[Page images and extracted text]
=== Section Start ===

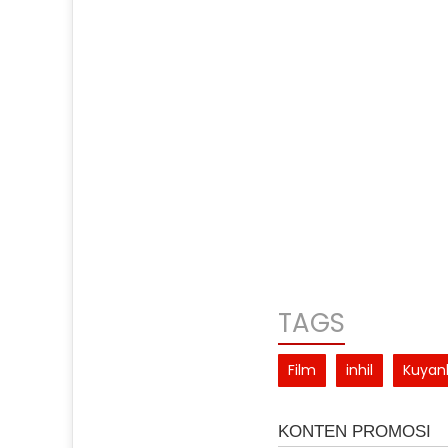
TAGS
Film
inhil
Kuyan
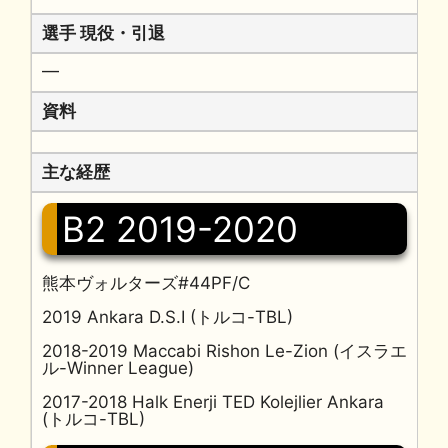
選手 現役・引退
━
資料
主な経歴
B2 2019-2020
熊本ヴォルターズ#44PF/C
2019 Ankara D.S.I (トルコ-TBL)
2018-2019 Maccabi Rishon Le-Zion (イスラエ
ル-Winner League)
2017-2018 Halk Enerji TED Kolejlier Ankara
(トルコ-TBL)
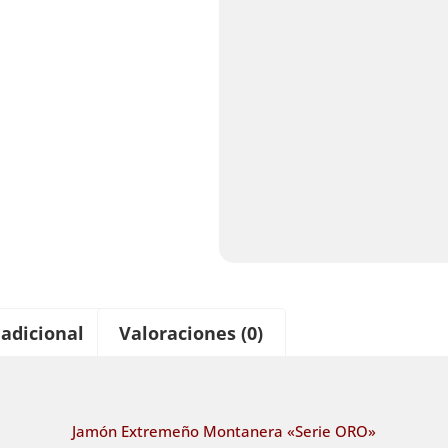
adicional
Valoraciones (0)
Jamón Extremeño Montanera «Serie ORO»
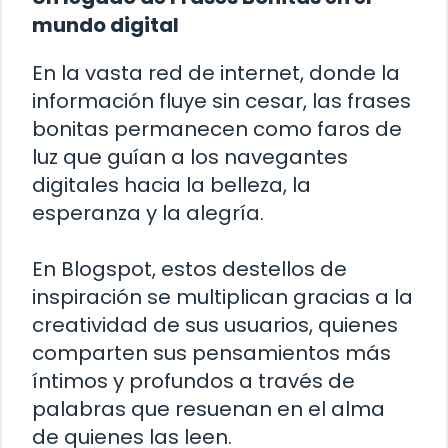
mundo digital
En la vasta red de internet, donde la
información fluye sin cesar, las frases
bonitas permanecen como faros de
luz que guían a los navegantes
digitales hacia la belleza, la
esperanza y la alegría.
En Blogspot, estos destellos de
inspiración se multiplican gracias a la
creatividad de sus usuarios, quienes
comparten sus pensamientos más
íntimos y profundos a través de
palabras que resuenan en el alma
de quienes las leen.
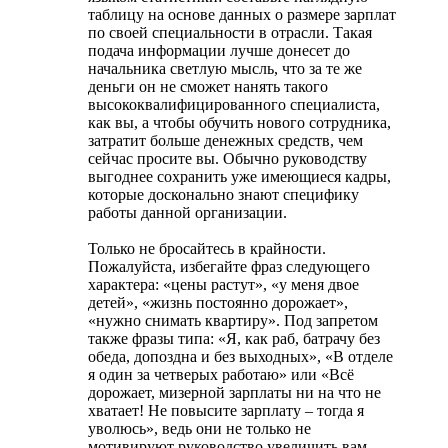
таблицу на основе данных о размере зарплат
по своей специальности в отрасли. Такая
подача информации лучше донесет до
начальника светлую мысль, что за те же
деньги он не сможет нанять такого
высококвалифицированного специалиста,
как вы, а чтобы обучить нового сотрудника,
затратит больше денежных средств, чем
сейчас просите вы. Обычно руководству
выгоднее сохранить уже имеющиеся кадры,
которые досконально знают специфику
работы данной организации.
Только не бросайтесь в крайности.
Пожалуйста, избегайте фраз следующего
характера: «цены растут», «у меня двое
детей», «жизнь постоянно дорожает»,
«нужно снимать квартиру». Под запретом
также фразы типа: «Я, как раб, батрачу без
обеда, допоздна и без выходных», «В отделе
я один за четверых работаю» или «Всё
дорожает, мизерной зарплаты ни на что не
хватает! Не повысите зарплату – тогда я
уволюсь», ведь они не только не
мотивируют руководство увеличить вам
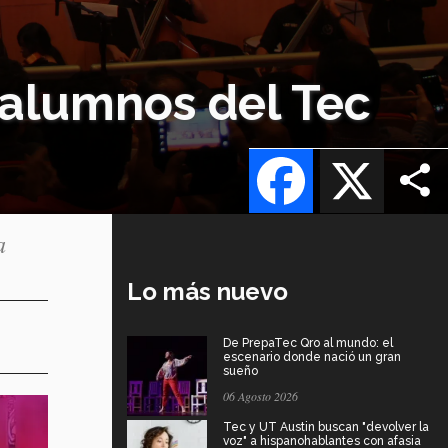
s alumnos del Tec
Facebook
X
a
Lo más nuevo
De PrepaTec Qro al mundo: el
escenario donde nació un gran
sueño
06 Agosto 2026
Tec y UT Austin buscan "devolver la
voz" a hispanohablantes con afasia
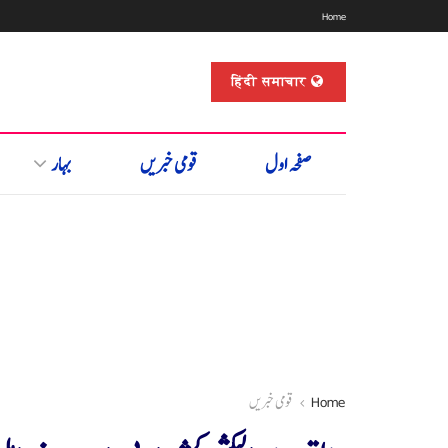
Home
हिंदी समाचार
صفحہ اول
قومی خبریں
بہار
Home
قومی خبریں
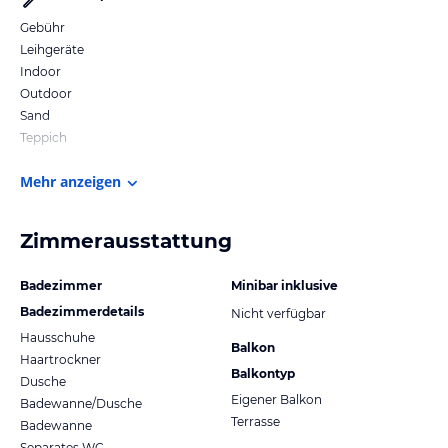
Gebühr
Leihgeräte
Indoor
Outdoor
Sand
Teppich
Mehr anzeigen
Zimmerausstattung
Badezimmer
Minibar inklusive
Badezimmerdetails
Nicht verfügbar
Hausschuhe
Balkon
Haartrockner
Balkontyp
Dusche
Eigener Balkon
Badewanne/Dusche
Terrasse
Badewanne
Separates WC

=== Section End ===

WORK INSTRUCTIONS => Please print each of the records word for word, keeping the pictures out.

EXERCISE SOLUTION =>
TAGS
Film
inhil
Kuyan
選手 現役・引退
━
資料
主な経歴
B2 2019-2020
熊本ヴォルターズ#44PF/C
2019 Ankara D.S.I (トルコ-TBL)
2018-2019 Maccabi Rishon Le-Zion (イスラエ
ル-Winner League)
2017-2018 Halk Enerji TED Kolejlier Ankara
(トルコ-TBL)
adicional
Valoraciones (0)
Jamón Extremeño Montanera «Serie ORO»
mundo digital
En la vasta red de internet, donde la
información fluye sin cesar, las frases
bonitas permanecen como faros de
luz que guían a los navegantes
digitales hacia la belleza, la
esperanza y la alegría.
En Blogspot, estos destellos de
inspiración se multiplican gracias a la
creatividad de sus usuarios, quienes
comparten sus pensamientos más
íntimos y profundos a través de
palabras que resuenan en el alma
de quienes las leen.
таблицу на основе данных о размере зарплат
по своей специальности в отрасли. Такая
подача информации лучше донесет до
начальника светлую мысль, что за те же
деньги он не сможет нанять такого
высококвалифицированного специалиста,
как вы, а чтобы обучить нового сотрудника,
затратит больше денежных средств, чем
сейчас просите вы. Обычно руководству
выгоднее сохранить уже имеющиеся кадры,
которые досконально знают специфику
работы данной организации.
Только не бросайтесь в крайности.
Пожалуйста, избегайте фраз следующего
характера: «цены растут», «у меня двое
детей», «жизнь постоянно дорожает»,
«нужно снимать квартиру». Под запретом
также фразы типа: «Я, как раб, батрачу без
обеда, допоздна и без выходных», «В отделе
я один за четверых работаю» или «Всё
дорожает, мизерной зарплаты ни на что не
хватает! Не повысите зарплату – тогда я
уволюсь», ведь они не только не
мотивируют руководство увеличить вам
s alumnos del Tec
Facebook
X
a
Lo más nuevo
De PrepaTec Qro al mundo: el
escenario donde nació un gran
sueño
06 Agosto 2026
Tec y UT Austin buscan "devolver la
voz" a hispanohablantes con afasia
Home
हिंदी समाचार
صفحہ اول
قومی خبریں
بہار
Home
قومی خبریں
Gebühr
Leihgeräte
Indoor
Outdoor
Sand
Teppich
Mehr anzeigen
Zimmerausstattung
Badezimmer
Minibar inklusive
Badezimmerdetails
Nicht verfügbar
Hausschuhe
Balkon
Haartrockner
Balkontyp
Dusche
Eigener Balkon
Badewanne/Dusche
Terrasse
Badewanne
Separates WC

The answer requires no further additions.